De los cuatro programas que les mencionaba muy poco hay que añadir, muchas cosas están dichas; si algo añado es que nos honró mucho la presencia de 81 pintores y escultores, artistas plásticos de los más destacados del país y de las provincias orientales, incluyendo Camagüey (Aplausos), y no son más que una muestra de lo que hay en toda Cuba. Se ve un espíritu nuevo, un aire de alegría en nuestros artistas, en nuestros intelectuales. En la nueva escuela pintaron murales y dejaron recuerdos, allí se veía una institución escolar con todos los recursos más modernos donde, sin duda, aquellos hijos de trabajadores, de campesinos y del pueblo humilde, los que producen los bienes materiales, intelectuales y los servicios vitales para el país, recibirán una extraordinaria educación (Aplausos). Ello constituye un hondo motivo de satisfacción, y las dos principales ciudades de esta provincia, hermanas en la lucha, hermanas en la historia y hermanas en la gloria, Bayamo y Manzanillo, tendrán cada una una escuela como esa —la de Bayamo se concluirá pronto—, con alumnos de todos los municipios; eso es lo bueno que tiene, y cada vez con más participación de jóvenes procedentes de los municipios, en la medida en que tengan tiempo para seleccionar a los alumnos que entrarán cada año en esas escuelas.

Allí en la escuela inaugurada vimos también un teatro ambulante, iniciativa de un joven creador que lleva el teatro, los libros y la música a cualquier lugar. ¡Cuántas cosas y cuántas iniciativas se ven por todas partes!

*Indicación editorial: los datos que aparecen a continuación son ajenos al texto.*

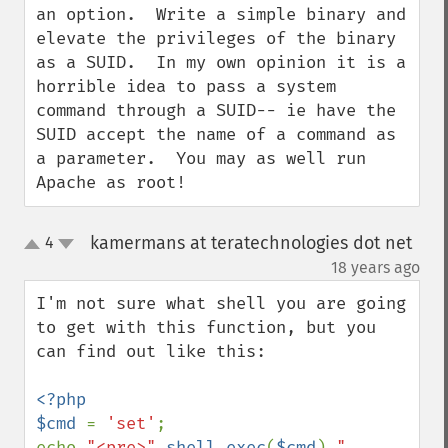
an option.  Write a simple binary and 
elevate the privileges of the binary 
as a SUID.  In my own opinion it is a 
horrible idea to pass a system 
command through a SUID-- ie have the 
SUID accept the name of a command as 
a parameter.  You may as well run 
Apache as root!
kamermans at teratechnologies dot net
4
up
down
¶
18 years ago
I'm not sure what shell you are going 
to get with this function, but you 
can find out like this:

<?php

$cmd 
= 
'set'
;

echo 
"<pre>"
.
shell_exec
(
$cmd
).
"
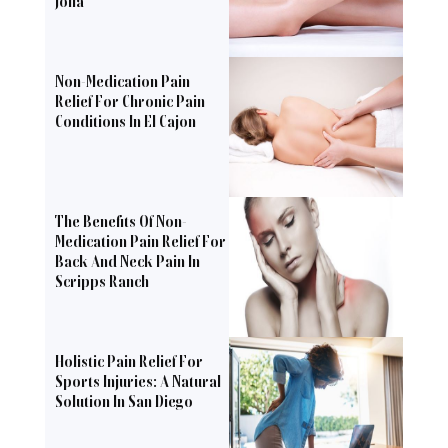
Jolla
Non-Medication Pain
Relief For Chronic Pain
Conditions In El Cajon
The Benefits Of Non-
Medication Pain Relief For
Back And Neck Pain In
Scripps Ranch
Holistic Pain Relief For
Sports Injuries: A Natural
Solution In San Diego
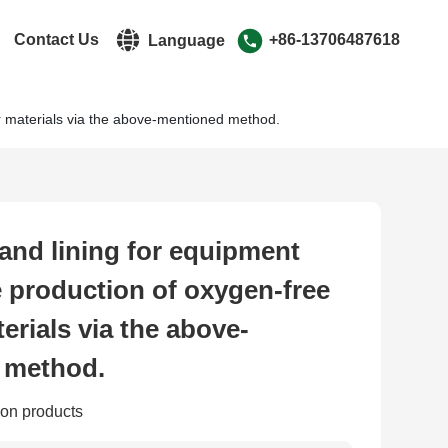
r
Contact Us
+86-13706487618
Language
r materials via the above-mentioned method.
中文简体
English
and lining for equipment
e production of oxygen-free
erials via the above-
 method.
on products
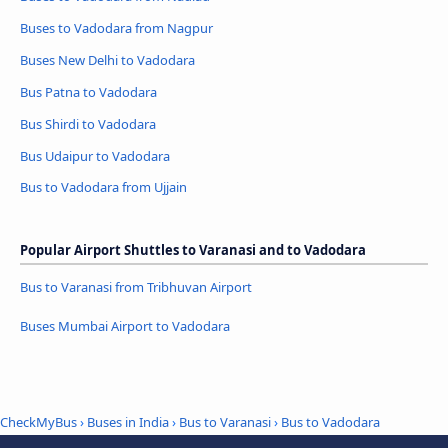
Buses to Vadodara from Nagpur
Buses New Delhi to Vadodara
Bus Patna to Vadodara
Bus Shirdi to Vadodara
Bus Udaipur to Vadodara
Bus to Vadodara from Ujjain
Popular Airport Shuttles to Varanasi and to Vadodara
Bus to Varanasi from Tribhuvan Airport
Buses Mumbai Airport to Vadodara
CheckMyBus
›
Buses in India
›
Bus to Varanasi
›
Bus to Vadodara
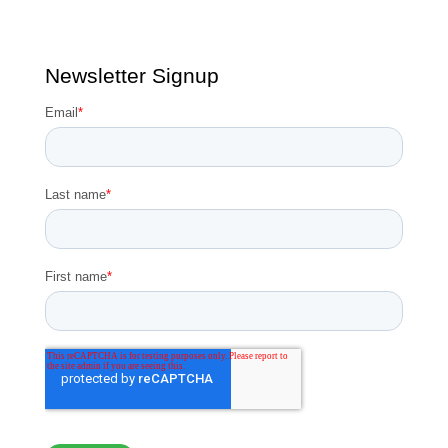
Newsletter Signup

Del acto de la inauguración del programa de formación integral para jóvenes debo decir que es una de las cosas más impresionantes que he visto en mi vida (Exclamaciones), porque observé aquella multitud de jóvenes que de la vida han conocido lo más duro, que de la vida han conocido sacrificios y dificultades, se les veía allí plenamente conscientes de que se abrieron para ellos las puertas de un futuro luminoso en el campo de los conocimientos, de la cultura, de las letras, de la ciencia (Aplausos); una escuela en cuya entrada hay, puede decirse, un lema que les dice: "Entra y haz de tu vida lo que quieras hacer de ella" (Aplausos). Los que habían tenido, por una razón u otra, muy pocas oportunidades en la vida o la habían perdido, demostraron la pasión, el sentimiento, la dignidad y el orgullo de la sabia y noble decisión de inscribirse en esas escuelas y crear de nuevo las posibilidades de alcanzar profundos conocimientos y llegar a cualquier meta que se propongan (Aplausos).

(Continuación)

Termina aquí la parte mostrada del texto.